第5回 型と型変換

Cでは、C++にはあるいくつかの型がサポートされません。また、型変換についてはかなり仕様が異なりますので、今回はそのあたりの解説を行います。

Cにはない型

構造体と共用体以外のクラスがないのは当然として、それ以外にも、C++にはあるけれどもCにはない型がいくつかあります。

bool 型

Cには bool 型が存在しません。そのため、論理値をあらわす必要があるとき、普通は int 型を使います。したがって、等価演算子(== および !=)、関係演算子(<, <=, >, および >=)、論理演算子(!, &&, および ||)の評価結果は、C++では bool 型でしたが、Cでは int 型になります。

wchar_t 型

Cには、基本型としての wchar_t 型がありません。しかし、ワイド文字もワイド文字列も扱うことができます。では、どうしているかというと、wchar_t 型は基本型ではありませんが、typedef 名として標準ライブラリで定義されています。wchar_t 型を定義しているヘッダは、<stddef.h> および <stdlib.h> です。

参照型

C++には、オブジェクトに別名を付けるための純粋な参照型がありましたが、Cには参照型はありません。参照が必要な場合は、ポインタを使うことになります。

メンバへのポインタ型

Cには、構造体や共用体のメンバへのポインタ型というものがありません。それにともない、.* 演算子や ->* 演算子も存在しません。メンバへのポインタと同等のことを行うには、構造体や共用体へのポインタと指定するメンバのオフセット値を併用する必要があります。メンバのオフセット値は offsetof マクロで取得することができます。

暗黙的な型変換

C++にくらべて、Cはかなり豪快に暗黙的な型変換が行われます。具体的には、オブジェクト型または不完全型へのポインタは、任意のオブジェクト型または不完全型へのポインタに暗黙的に型変換することができます。例えば、char* から int* とか、void* から double* とかに自由に型変換できるわけです。もし間違った代入などが行われていても、コンパイラは警告を出すことはあってもエラーにすることはありません。

int main(void)
{
  char *s = "abc";
  int *p1 = s; /* OK */
  double *p2 = malloc(sizeof(double)*10); /* OK */
  return 0;
}

さらには、ポインタ型と汎整数型のあいだでも暗黙的な型変換が可能です。

int main(void)
{
  char *s = "abc";
  int a = s; /* OK */
  int *p = 1234; /* OK */
  return 0;
}

さらに、関数へのポインタは、任意の関数へのポインタ型に暗黙的な型変換を行うことができます。仮引数の型や個数が異なっていても、返却型がまったく異なっていても、何のチェックもされません。

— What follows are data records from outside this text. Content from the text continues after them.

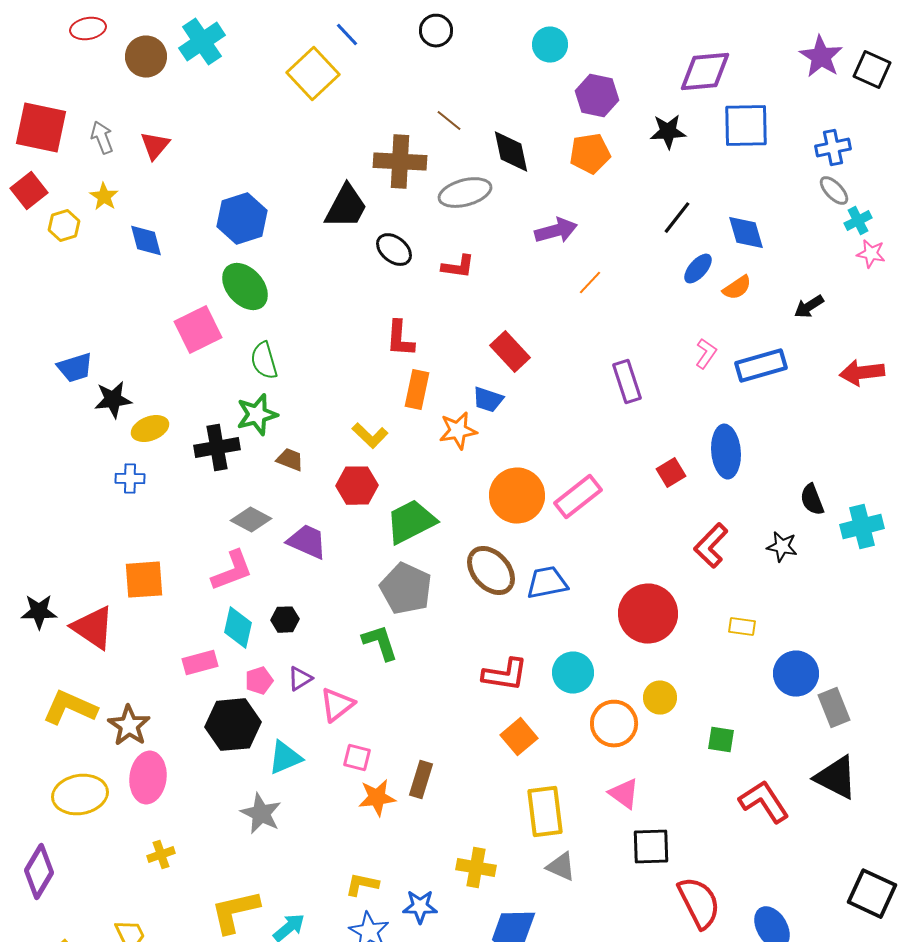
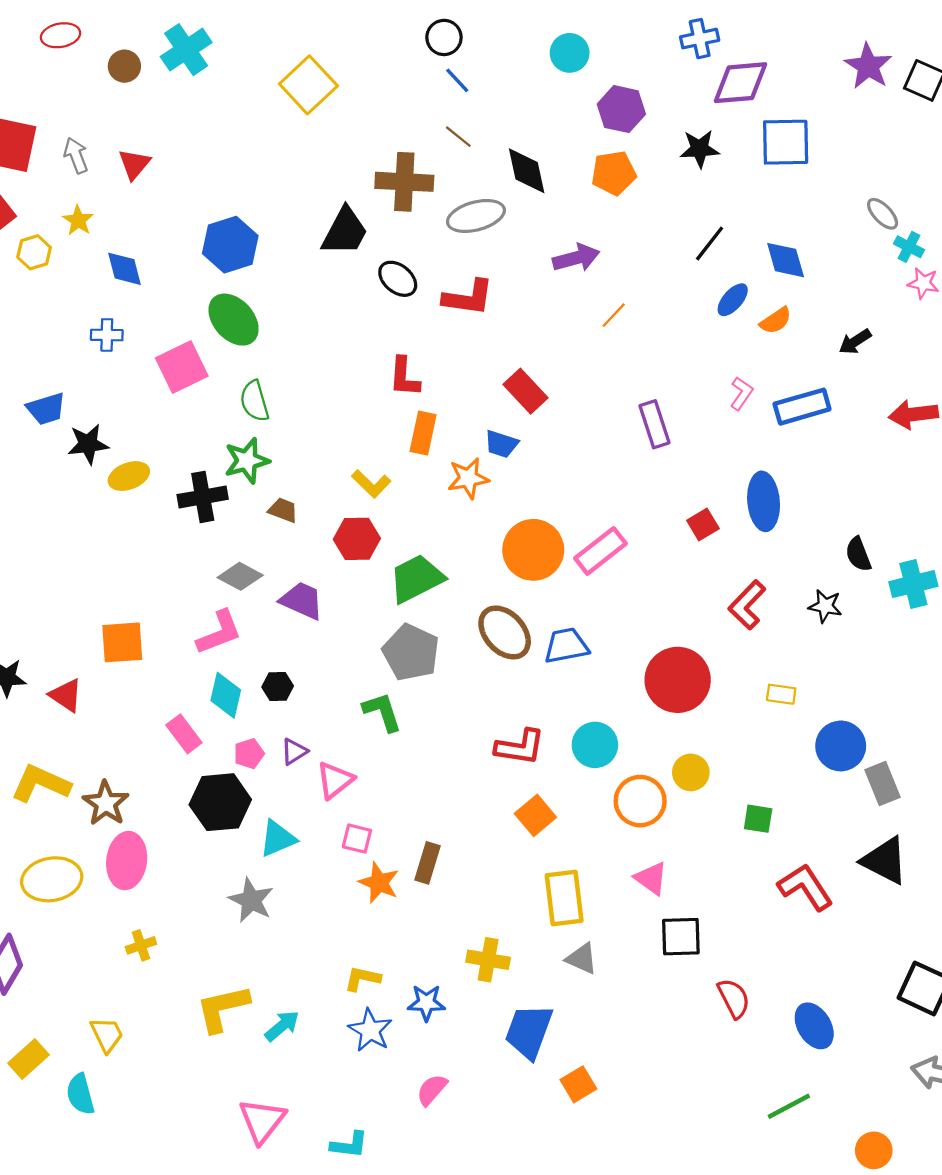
blue line: (347, 35) -> (457, 80), moved
brown circle: (146, 57) -> (124, 66), size x0.7
blue cross: (833, 148) -> (700, 39), moved
cyan cross: (858, 221) -> (909, 247), turned -36
red L-shape: (458, 267) -> (468, 298), size x1.4
blue cross: (130, 479) -> (107, 335), moved
red triangle: (93, 628) -> (66, 695), size x0.7
pink rectangle: (200, 663) -> (184, 734), turned 68
orange star: (377, 798) -> (379, 883), turned 30
red semicircle: (699, 903) -> (734, 998), size x0.7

このように、C++ではコンパイルエラーになるような暗黙の型変換ができてしまいます。多くの場合、こうした暗黙の型変換は間違いですが、コンパイラはエラーにしてくれません。プログラマは自分の責任において、こうした間違いを防がなければなりません。

明示的な型変換

Cには、const_cast, dynamic_cast, reinterpret_cast, および static_cast 演算子がありません。使えるキャスト演算子は、(型名) だけです。int(a) のような関数形式のキャストも使うことができません。